Infighting within the House GOP conference is threatening to spread to the Senate, where Republicans are now facing their own dilemma over a government shutdown.
Republicans in the upper chamber must decide whether to bolster the House GOP’s standoff with Senate Majority Leader Harry Reid (D-Nev.) over a government funding measure.
{mosads}If Senate Republicans were to help Reid pass a clean stopgap spending measure, stripped of language to defund ObamaCare, they would be accused of undercutting the House. If they were to block the Senate Democrats’ version of the government funding bill, Democrats would accuse them of voting to shut down the federal government.
“I have no idea what the state of play is going to be and I’m not going to take a position until I see what comes over from the House, what our strategy is for dealing with it,” said Sen. Susan Collins (Maine), a Republican centrist.
Speaker John Boehner (R-Ohio) told colleagues Wednesday he will move a stopgap spending measure that also defunds the Affordable Care Act, using a potential government shutdown as leverage.
Federal funding will run out at the end of September without action from Congress.
Reid plans to replace the House package with a “clean” continuing resolution that keeps federal agencies open without interfering with the new healthcare reform law.
“We’re going to pass a clean CR without any of the defunding stuff,” said a senior Democratic aide.
Reid is betting he can attract enough Republican votes to pass a Senate bill that repudiates the House effort to defund Obama’s signature healthcare initiative.
“We are completely united on this issue.
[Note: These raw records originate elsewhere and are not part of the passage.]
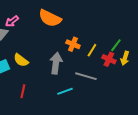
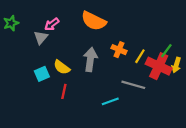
red cross: (109, 59) -> (159, 66), size x1.6
gray arrow: (56, 63) -> (90, 60), moved
red line: (23, 91) -> (64, 91), moved

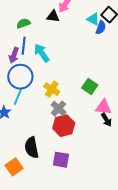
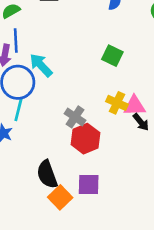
cyan arrow: (42, 53) -> (41, 65), moved
green square: (90, 86) -> (112, 56), moved
yellow cross: (52, 89) -> (117, 103), moved
orange square: (14, 167) -> (60, 197), moved

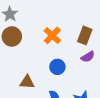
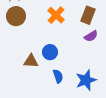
blue circle: (57, 67) -> (50, 52), moved

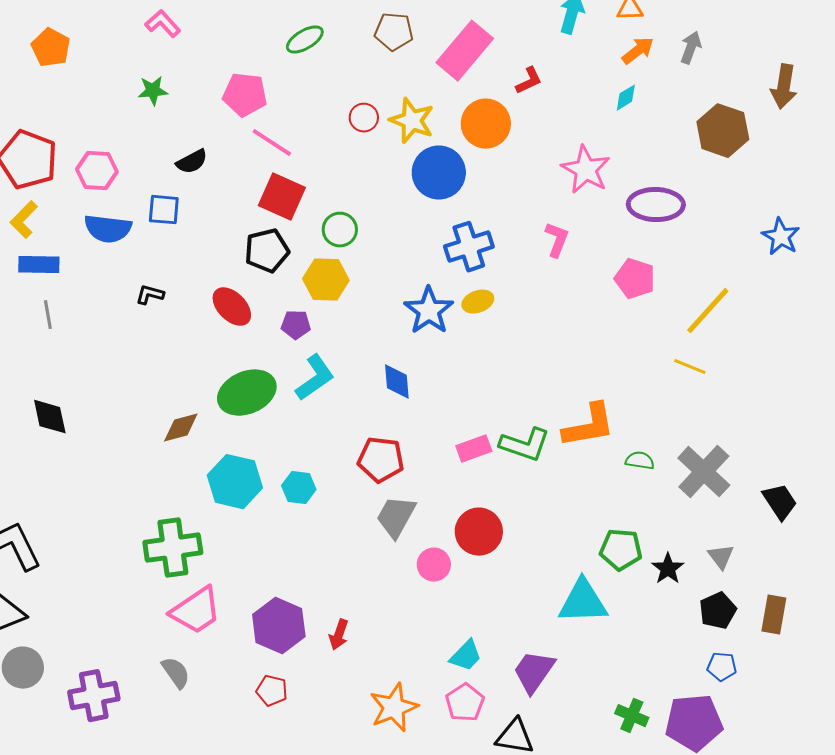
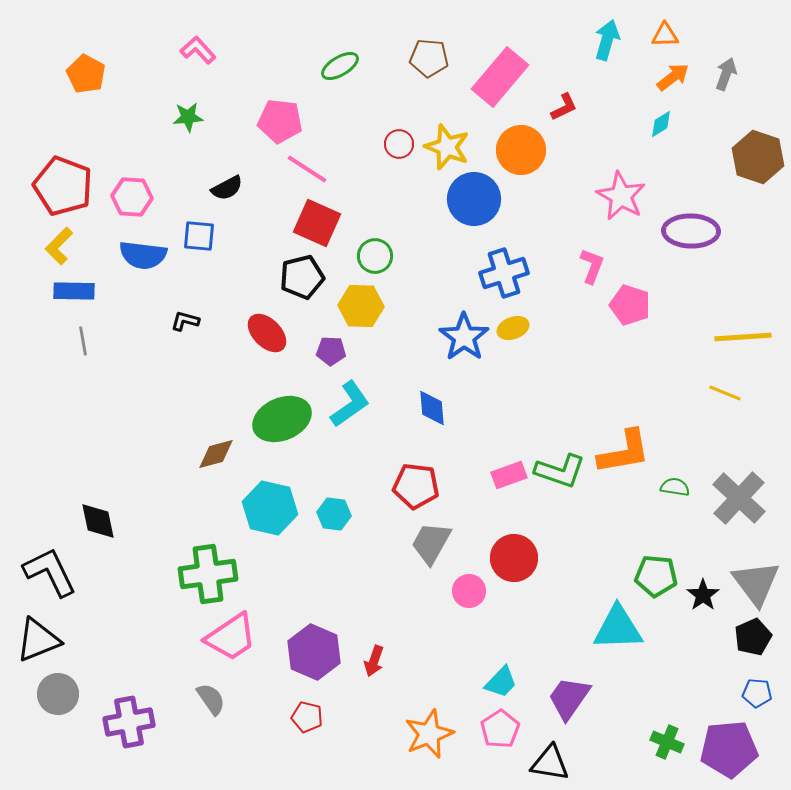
pink pentagon: (635, 279) -> (630, 305), moved
yellow line: (708, 311) -> (743, 337), turned 44
black diamond: (50, 417) -> (98, 521), moved
gray triangle: (721, 557) -> (756, 583), size x1.8

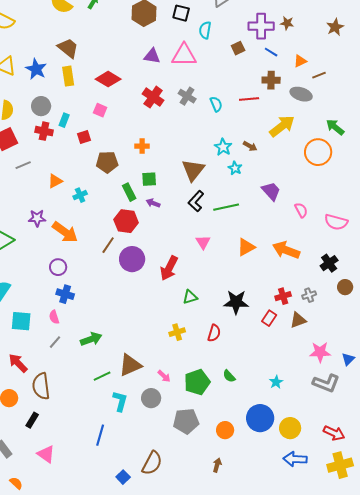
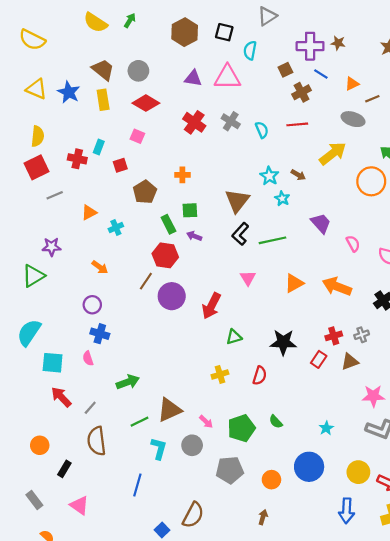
brown cross: (271, 80) -> (302, 92), moved, turned -30
gray circle: (41, 106) -> (138, 71), moved
brown pentagon: (107, 162) -> (145, 192), turned -30
purple star: (37, 218) -> (52, 247), moved
orange arrow: (65, 232) -> (100, 267), size x0.6
gray line: (55, 342) -> (90, 408), moved
red arrow: (18, 363) -> (61, 397), moved
brown semicircle: (41, 386) -> (97, 441), moved
yellow circle: (290, 428) -> (358, 472), moved
blue arrow: (295, 459) -> (347, 511), turned -90

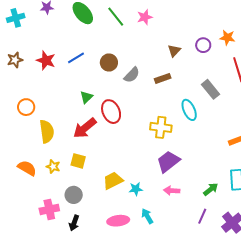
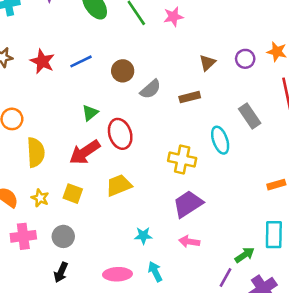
yellow trapezoid: (113, 181) -> (119, 185), moved
green arrow: (211, 189) -> (245, 255), moved
pink cross: (49, 209) -> (23, 236), moved

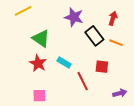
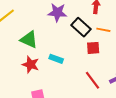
red square: (102, 67) -> (93, 48), moved
red line: (83, 81) -> (93, 80), moved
We’re not defunding ObamaCare and we’re not negotiating on the debt ceiling,” Sen. Charles Schumer (N.Y.), Reid’s deputy, told reporters Wednesday. “We believe — at least we hope — that the mainstream, reasonable Republicans, as they get closer and closer to the deadline, will come to their senses.
“If they think we’re going to back off, they’re wrong, they’re on a different planet,” he added.
Boehner also presented a plan to his conference that would link legislation to raise the nation’s debt limit to a one-year delay of the Affordable Care Act. The nation will reach its borrowing limit in mid-October, according to administration officials.
Reid will also insist on moving debt-limit legislation that does not affect the implementation of healthcare reform.
Senate Republicans discussed what to do about the government funding and debt-limit measures on Wednesday but emerged from a meeting without a unified position.
Sen. Richard Burr (R-N.C.) warned in July that threatening a government shutdown in hopes of defunding ObamaCare was “the dumbest idea I’ve ever heard.”
He held his fire on Wednesday, however, to avoid undercutting House Republicans, declining to say how he would vote on the stopgap spending measure.
“It depends on how long it goes on for. There are so many variables that it’s an impossible question to answer,” he said.
Tea Party-affiliated conservatives, by contrast, did not shy away from touting their support for Boehner’s aggressive gambit.
“The spending proposal the Speaker put forth today shows that if the American people are united, Washington does listen,” said Sen. Mike Lee (R-Utah) in a statement. “We encourage the House to approve this legislation quickly and I applaud Speaker Boehner for his leadership on this proposal.”
Sen. Ted Cruz (R-Texas) predicted some of his Senate GOP colleagues would defect.
“Harry Reid will no doubt try to strip the defund language from the continuing resolution, and right now he likely has the votes to do so,” he said.
One Republican senator, speaking on condition of anonymity to discuss the internal dynamics of his conference, said Reid will probably win over enough Republican votes to strip the defunding language from the stopgap measure.
Another Republican senator said he is “keeping his powder dry” to see if Boehner can muster enough votes to pass the government funding and debt-limit bills out of the House.
Some Senate Republicans think Boehner should retrench his ambitions and perhaps instead attach to the continuing resolution a proposal to repeal the medical device tax established by the Affordable Care Act.
“That has bipartisan support, while defunding ObamaCare is never going to happen because Democrats will block it,” said a second GOP senator.
White House officials, however, have sent a clear message to the Senate that Obama will not accept any tinkering with the healthcare law in exchange for keeping the government running or its borrowing authority intact.
“I’ve talked to the president seven or eight times on this, he’s as strong as can be,” said Schumer. “Our Democratic Caucus is completely united. You’re not going to hear a whisper, ‘Well, maybe we should negotiate.’ ”
The Senate Republican leadership thinks there may be more pressure on Democratic senators to vote for a one-year delay of the Affordable Care Act in return for raising the debt limit because the law is unpopular with some labor unions.
While unions such as the Building and Construction Trades Department of the AFL-CIO do not like ObamaCare, they have not asked Democrats to help delay its implementation, according to one senior Democrat.
“None have come to me,” said Sen. Tom Harkin (D-Iowa), the chairman of the Health, Education, Labor and Pensions Committee.